I trained the model first using a learning rate of 0.001, which I picked up from the blog post CIFAR-10 Image Classification in Tensorflow by Park Chansung. The training code is just 5-6 lines of code that is very familiar to Keras developers - declare the model, compile the model with loss function and optimizer, then train it for a fixed number of epochs (10), and finally evaluate it against the held out test dataset.

model = LeNetModel()
model.build(input_shape=(None, 32, 32, 3))

learning_rate = 0.001
optimizer = tf.keras.optimizers.SGD(learning_rate=learning_rate)
loss_fn = tf.keras.losses.CategoricalCrossentropy()

model.compile(loss=loss_fn, optimizer=optimizer, metrics=["accuracy"])
model.fit(train_dataset, epochs=10, validation_data=val_dataset)
model.evaluate(test_dataset)

The output of this run is shown below. The first block is the output from the training run (model.fit()), and the last line is the output of the model.evaluate() call. As you can see, while the final accuracy values are not stellar, it is steadily increasing, so presumably we can expect good results given enough epochs of training.
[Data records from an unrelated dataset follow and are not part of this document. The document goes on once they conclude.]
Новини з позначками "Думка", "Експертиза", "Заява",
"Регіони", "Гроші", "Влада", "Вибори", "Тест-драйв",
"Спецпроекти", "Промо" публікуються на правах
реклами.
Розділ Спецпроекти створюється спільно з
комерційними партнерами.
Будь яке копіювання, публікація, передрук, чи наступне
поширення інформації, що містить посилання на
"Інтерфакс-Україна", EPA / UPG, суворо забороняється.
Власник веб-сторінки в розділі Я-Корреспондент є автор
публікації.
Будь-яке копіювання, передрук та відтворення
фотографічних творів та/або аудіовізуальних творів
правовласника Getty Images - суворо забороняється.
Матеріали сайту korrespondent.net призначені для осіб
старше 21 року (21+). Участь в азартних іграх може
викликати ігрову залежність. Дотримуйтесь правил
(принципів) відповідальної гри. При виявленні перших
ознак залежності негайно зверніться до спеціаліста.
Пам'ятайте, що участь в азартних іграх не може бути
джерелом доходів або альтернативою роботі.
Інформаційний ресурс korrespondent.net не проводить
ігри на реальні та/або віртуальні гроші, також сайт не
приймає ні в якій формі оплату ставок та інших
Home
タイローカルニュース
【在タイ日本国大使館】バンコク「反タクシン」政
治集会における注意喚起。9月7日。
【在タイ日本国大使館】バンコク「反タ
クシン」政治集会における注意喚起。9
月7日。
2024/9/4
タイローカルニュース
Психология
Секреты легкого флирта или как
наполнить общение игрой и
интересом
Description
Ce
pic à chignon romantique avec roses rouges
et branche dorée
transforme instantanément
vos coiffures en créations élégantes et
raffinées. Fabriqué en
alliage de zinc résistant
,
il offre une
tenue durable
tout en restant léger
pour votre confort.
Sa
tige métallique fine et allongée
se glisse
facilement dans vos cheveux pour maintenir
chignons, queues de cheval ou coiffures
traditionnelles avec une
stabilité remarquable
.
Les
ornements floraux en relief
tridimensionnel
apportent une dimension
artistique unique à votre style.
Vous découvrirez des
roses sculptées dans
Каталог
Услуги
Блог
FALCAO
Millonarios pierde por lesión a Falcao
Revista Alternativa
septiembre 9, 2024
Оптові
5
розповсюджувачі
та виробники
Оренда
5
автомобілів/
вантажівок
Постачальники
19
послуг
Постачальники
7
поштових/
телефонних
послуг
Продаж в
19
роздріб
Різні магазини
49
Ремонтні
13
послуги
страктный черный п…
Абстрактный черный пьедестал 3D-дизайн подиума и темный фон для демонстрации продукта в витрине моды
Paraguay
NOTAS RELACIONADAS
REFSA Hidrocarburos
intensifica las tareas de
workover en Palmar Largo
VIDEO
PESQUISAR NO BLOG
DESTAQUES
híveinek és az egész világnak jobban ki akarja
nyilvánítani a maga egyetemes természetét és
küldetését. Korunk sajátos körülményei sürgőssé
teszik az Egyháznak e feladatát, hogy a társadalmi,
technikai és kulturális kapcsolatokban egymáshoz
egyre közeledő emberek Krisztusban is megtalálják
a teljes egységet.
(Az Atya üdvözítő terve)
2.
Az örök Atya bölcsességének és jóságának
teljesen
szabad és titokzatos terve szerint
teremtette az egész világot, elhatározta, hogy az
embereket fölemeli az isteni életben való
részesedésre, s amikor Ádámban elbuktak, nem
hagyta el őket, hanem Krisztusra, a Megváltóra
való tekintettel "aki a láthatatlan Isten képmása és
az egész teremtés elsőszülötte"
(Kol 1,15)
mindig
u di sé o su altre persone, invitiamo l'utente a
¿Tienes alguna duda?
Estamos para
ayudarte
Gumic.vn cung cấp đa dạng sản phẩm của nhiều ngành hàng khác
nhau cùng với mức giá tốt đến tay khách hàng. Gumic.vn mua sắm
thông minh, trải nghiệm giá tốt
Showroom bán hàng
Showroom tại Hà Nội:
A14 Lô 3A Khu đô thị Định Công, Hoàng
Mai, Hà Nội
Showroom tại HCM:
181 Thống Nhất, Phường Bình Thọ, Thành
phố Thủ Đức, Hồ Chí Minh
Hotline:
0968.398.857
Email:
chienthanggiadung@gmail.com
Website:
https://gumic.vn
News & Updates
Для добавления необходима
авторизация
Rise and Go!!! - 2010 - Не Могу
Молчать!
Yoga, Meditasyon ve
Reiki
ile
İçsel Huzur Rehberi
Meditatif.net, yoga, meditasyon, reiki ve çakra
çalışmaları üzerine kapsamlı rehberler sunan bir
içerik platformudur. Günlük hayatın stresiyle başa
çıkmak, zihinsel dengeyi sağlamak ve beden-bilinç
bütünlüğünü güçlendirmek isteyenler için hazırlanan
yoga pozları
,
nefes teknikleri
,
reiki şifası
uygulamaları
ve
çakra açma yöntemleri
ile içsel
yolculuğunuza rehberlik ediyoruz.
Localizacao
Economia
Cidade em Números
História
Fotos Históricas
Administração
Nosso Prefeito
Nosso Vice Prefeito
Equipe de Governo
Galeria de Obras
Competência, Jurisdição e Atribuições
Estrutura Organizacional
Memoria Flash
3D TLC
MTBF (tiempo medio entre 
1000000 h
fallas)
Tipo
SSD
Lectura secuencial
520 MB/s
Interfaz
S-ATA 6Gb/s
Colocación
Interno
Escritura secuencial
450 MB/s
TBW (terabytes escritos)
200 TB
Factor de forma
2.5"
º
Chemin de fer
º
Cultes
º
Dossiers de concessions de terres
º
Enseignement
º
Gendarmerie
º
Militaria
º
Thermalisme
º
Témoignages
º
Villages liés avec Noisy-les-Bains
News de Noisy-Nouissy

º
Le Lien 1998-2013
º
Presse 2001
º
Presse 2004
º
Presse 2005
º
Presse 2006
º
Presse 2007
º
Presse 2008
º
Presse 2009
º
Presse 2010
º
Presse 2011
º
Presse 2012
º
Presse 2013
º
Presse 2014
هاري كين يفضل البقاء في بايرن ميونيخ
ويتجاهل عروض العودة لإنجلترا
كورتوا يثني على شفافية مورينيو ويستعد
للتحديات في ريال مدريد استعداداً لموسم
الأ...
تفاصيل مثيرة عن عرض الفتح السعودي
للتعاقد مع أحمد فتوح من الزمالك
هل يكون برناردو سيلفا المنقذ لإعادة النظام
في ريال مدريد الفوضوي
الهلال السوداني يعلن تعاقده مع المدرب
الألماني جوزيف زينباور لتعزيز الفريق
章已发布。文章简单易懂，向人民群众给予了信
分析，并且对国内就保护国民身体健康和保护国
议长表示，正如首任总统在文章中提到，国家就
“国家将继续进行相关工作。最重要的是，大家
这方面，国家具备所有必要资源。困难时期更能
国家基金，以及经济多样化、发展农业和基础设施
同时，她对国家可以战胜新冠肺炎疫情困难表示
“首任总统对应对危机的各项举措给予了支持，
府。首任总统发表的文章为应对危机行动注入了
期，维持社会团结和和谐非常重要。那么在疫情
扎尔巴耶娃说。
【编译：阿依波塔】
Also, the objective of this run was to create a baseline against which we will measure training runs with learning rates that we infer from our LR finder, described below.

Epoch 1/10
351/351 [==============================] - 12s 35ms/step - loss: 2.3043 - accuracy: 0.1105 - val_loss: 2.2936 - val_accuracy: 0.1170
Epoch 2/10
351/351 [==============================] - 12s 34ms/step - loss: 2.2816 - accuracy: 0.1276 - val_loss: 2.2801 - val_accuracy: 0.1330
Epoch 3/10
351/351 [==============================] - 12s 33ms/step - loss: 2.2682 - accuracy: 0.1464 - val_loss: 2.2668 - val_accuracy: 0.1442
Epoch 4/10
351/351 [==============================] - 11s 33ms/step - loss: 2.2517 - accuracy: 0.1620 - val_loss: 2.2474 - val_accuracy: 0.1621
Epoch 5/10
351/351 [==============================] - 12s 33ms/step - loss: 2.2254 - accuracy: 0.1856 - val_loss: 2.2141 - val_accuracy: 0.1893
Epoch 6/10
351/351 [==============================] - 12s 34ms/step - loss: 2.1810 - accuracy: 0.2117 - val_loss: 2.1601 - val_accuracy: 0.2226
Epoch 7/10
351/351 [==============================] - 12s 34ms/step - loss: 2.1144 - accuracy: 0.2421 - val_loss: 2.0856 - val_accuracy: 0.2526
Epoch 8/10
351/351 [==============================] - 12s 35ms/step - loss: 2.0363 - accuracy: 0.2641 - val_loss: 2.0116 - val_accuracy: 0.2714
Epoch 9/10
351/351 [==============================] - 12s 35ms/step - loss: 1.9704 - accuracy: 0.2841 - val_loss: 1.9583 - val_accuracy: 0.2901
Epoch 10/10
351/351 [==============================] - 13s 36ms/step - loss: 1.9243 - accuracy: 0.2991 - val_loss: 1.9219 - val_accuracy: 0.2985

78/78 [==============================] - 1s 13ms/step - loss: 1.9079 - accuracy: 0.3112

My version of the LR Finder presents an API similar to the pytorch-lr-finder, where you pass in the model, optimizer, loss function, and dataset to create an instance of LRFinder. You then make call range_test() on the LRFinder with the minimum and maximum boundaries for learning rate, and the number of iterations. This step is similar to the Learner.lr_find() call in fast.ai. The range_test() function will split the learning rate range into the specified number of iterations given by num_iter, and train the model with one batch with each learning rate, and record the loss. Finally, the plot() method will plot the losses against the learning rate. Since we are training at the batch level, we need to calculate losses and gradients ourselves, as seen in the train_step() function. The code for the LRFinder class is as follows. The main section (under if __name__ == "__main__") contains calling code using the LeNet model, CIFAR-10 dataset, the SGD optimizer, and the categorical cross-entropy loss function.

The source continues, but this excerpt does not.